According to La Gazzetta dello Sport, Vlahovic wants to wait and see whether a more lucrative offer lands on the table from another European heavyweight. Bayern Munich and FC Barcelona are both tracking the situation as they plan for life after Robert Lewandowski.
This isn’t a new story in Munich. Rumours of Bayern’s interest date back to early 2022, when Vlahovic chose Juventus instead. The Bundesliga champions never fully left the conversation; they’ve just stayed in the background, watching.
Bayern’s dilemma
La Gazzetta recently went further, reporting that Bayern is Vlahovic’s preferred destination. On paper, the fit is obvious: a traditional No. 9 in a club obsessed with long-term planning at centre-forward.
Reality is messier.
Bayern’s wage bill is under pressure, and sporting director Max Eberl has been tasked with trimming costs, not inflating them. Matching a €12 million net salary would be a heavy move in a dressing room already packed with big contracts. Juventus have drawn their line. Bayern have not yet shown where theirs lies.
The sporting picture is also complicated. At Bayern, Vlahovic would not walk straight into an undisputed starting role. He would likely arrive as a backup option, with the club still juggling its forward hierarchy. Nicolas Jackson, currently on loan from Chelsea, will leave at the end of his spell after Eberl confirmed Bayern will not trigger his buy-out clause. That opens a slot, but not necessarily a guaranteed starting shirt.
Bayern are also casting a wider net. Reports link them with Newcastle United’s Antony Gordon, a more versatile forward who can operate across the front line. According to The Athletic, Gordon is viewed as an alternative to RB Leipzig’s Yan Diomande, with both expected to command sizeable fees.
The list does not stop there. Recent reports mention Gordon’s teammate William Osula and Atalanta’s Charles De Ketelaere. Kicker describes De Ketelaere as the first alternative to Gordon, underlining how many different profiles Bayern are weighing before they commit.
So where, exactly, does Vlahovic sit in that pecking order? Corriere dello Sport doesn’t spell out what signals, if any, Bayern have actually sent to the player’s camp. For now, it looks more like a long-distance flirtation than a full-scale push.

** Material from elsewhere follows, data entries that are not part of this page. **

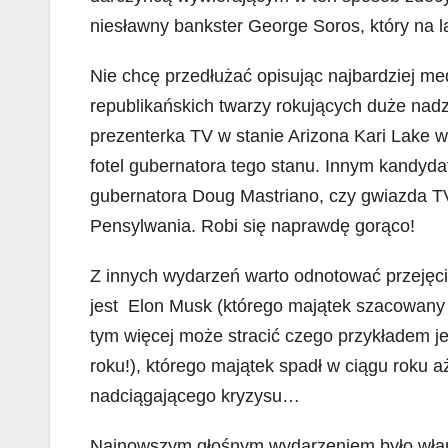
niesławny bankster George Soros, który na 
Nie chcę przedłużać opisując najbardziej me
republikańskich twarzy rokujących duże nad
prezenterka TV w stanie Arizona Kari Lake
fotel gubernatora tego stanu. Innym kandyda
gubernatora Doug Mastriano, czy gwiazda TV
Pensylwania. Robi się naprawdę gorąco!
Z innych wydarzeń warto odnotować przejęci
jest Elon Musk (którego majątek szacowany 
tym więcej może stracić czego przykładem j
roku!), którego majątek spadł w ciągu roku 
nadciągającego kryzysu…
Najnowszym głośnym wydarzeniem było włam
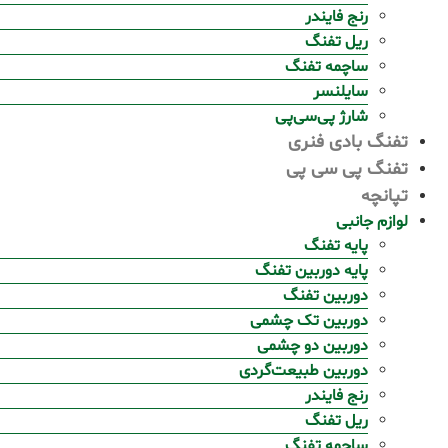
رنج فایندر
ریل تفنگ
ساچمه تفنگ
سایلنسر
شارژ پی‌سی‌پی
تفنگ بادی فنری
تفنگ پی سی پی
تپانچه
لوازم جانبی
پایه تفنگ
پایه دوربین تفنگ
دوربین تفنگ
دوربین تک چشمی
دوربین دو چشمی
دوربین طبیعت‌گردی
رنج فایندر
ریل تفنگ
ساچمه تفنگ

Barcelona in the background, fitness in question
Barcelona’s interest is more discreet but equally logical. They, too, need to plan beyond Lewandowski, and they, too, are scanning the market for a striker who can anchor their attack for years. The Catalan club, though, lives under financial constraints of its own. Matching Vlahovic’s salary demands would be a serious decision in an already stretched structure.
Any club weighing up a move must also look at his body, not just his goals.
Vlahovic’s recent return to the scoresheet came after a lengthy lay-off with a persistent adductor problem. He scored as a substitute in a 1-1 draw with Hellas Verona on his comeback to the matchday squad, a reminder of his penalty-box instincts. The fitness question lingers all the same. A long-term, high-wage commitment to a striker who has battled recurring issues is not a decision top clubs take lightly.
So the standoff continues.
Juventus want to keep a forward who still has the trust of the fans and the knack for decisive moments, but on their terms. Vlahovic wants to keep his elite salary and, if possible, test himself at one of the game’s super-clubs without taking a financial step back.
The clock is ticking, the goals are still coming, and the chants in Turin grow louder. The real question now is simple: who blinks first—Vlahovic, Juventus, or a giant willing to pay the price?